Joe Goddard: You get people that have these incredible successes without a label occasionally. The internet makes certain things easier, but it’s also an enormous place full of people demanding your attention. It’s almost more essential than ever to have people on your side that try to help you get your music heard by people.

Probably it’s easier to get attention if your band has some famous members, such as The 2 Bears, New Build… It’s hard to even recall all the side and solo projects you’re doing. Do you feel like Hot Chip is unfulfilling?

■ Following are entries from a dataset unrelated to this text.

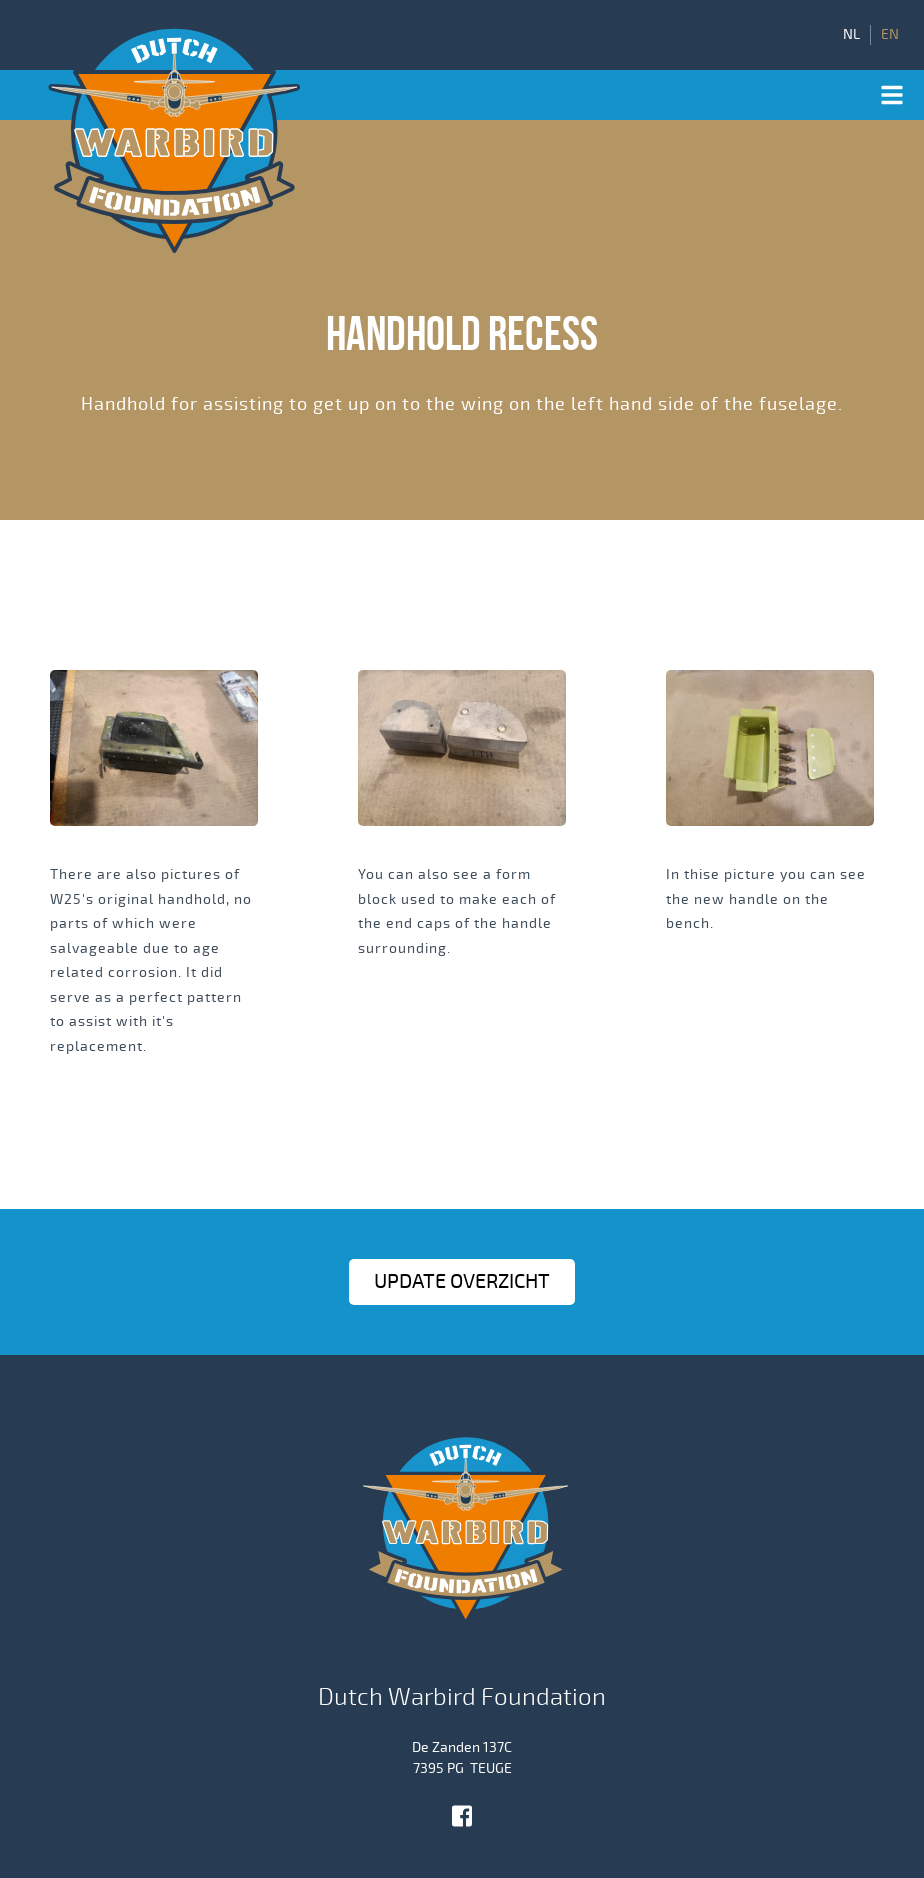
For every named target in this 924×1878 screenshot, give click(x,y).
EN (890, 35)
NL (851, 35)
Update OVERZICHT (462, 1281)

Joe Goddard: I don’t think that Hot Chip is not satisfying. The thing is just that Hot Chip is one group of five people. It’s also nice to sometimes make music with other people outside of that. However much you try to let the band’s new music be as creative as it wants to be and be as different as it might be, certain kinds of pressures are placed on a band as it gets more established. People expect and want certain things from you. So I think doing other projects allows you a little bit more freedom. So I think that was a nice thing for everyone to do, to go away and to do other stuff and then it’s equally nice to come back and do Hot Chip again.

Al Doyle: Like taking a holiday that makes you appreciate your own city.

So it seems like there is a lot of pressure that you have to deal with as Hot Chip.

Joe Goddard: There is an audience around the world that likes us doing this kind of mix of dance music. It would be a little bit difficult for the next record to be just kind of a cappella for the whole album or just bongos.

Al Doyle: It would have been more difficult if we’d had a recent album that for some reason hadn’t done very well. If we’d tried to go down a different track. If it had been poorly received. But we’ve been very lucky. All of the albums have had some songs on them that were quite well received critically. With this record, the only pressure was to live up to the standards that had been set with the previous albums.

The new album does have a lot of those R’n’B influences Hot Chip is known for. Why do you stick to this style?

Joe Goddard: The good American R’n’B is just genius music, really amazing producers working in that field. We all like that stuff. If we’d had a little party with our iPod you’d hear Destiny’s Child or R. Kelly.

How do you feel about the idea that electronic music cannot convey emotions as well as music played by acoustic instruments, on which your touch decides about the dynamics of the sound?

Al Doyle: I was watching an old clip recently of this American Ted Nugent, sort of an old rock’n’roll, republican voting American guy.

People used to see electronic instruments as a threat, ‚It’s gonna take away the guitar player’s job‘. You can get emotion out of the way you put something together. It doesn’t necessarily have something to do with having a direct connection, because you’re actually hitting the thing with your hand. Surely that argument was lost about 20 years ago. What about The Human League and Kraftwerk? The thing that I can’t even bear to sit through is like one young white guy with an acoustic guitar like pouring his soul out. It just turns me off so much. That’s music for people that hate music.

In Our Heads erscheint am 08.06.2012 auf Domino Records.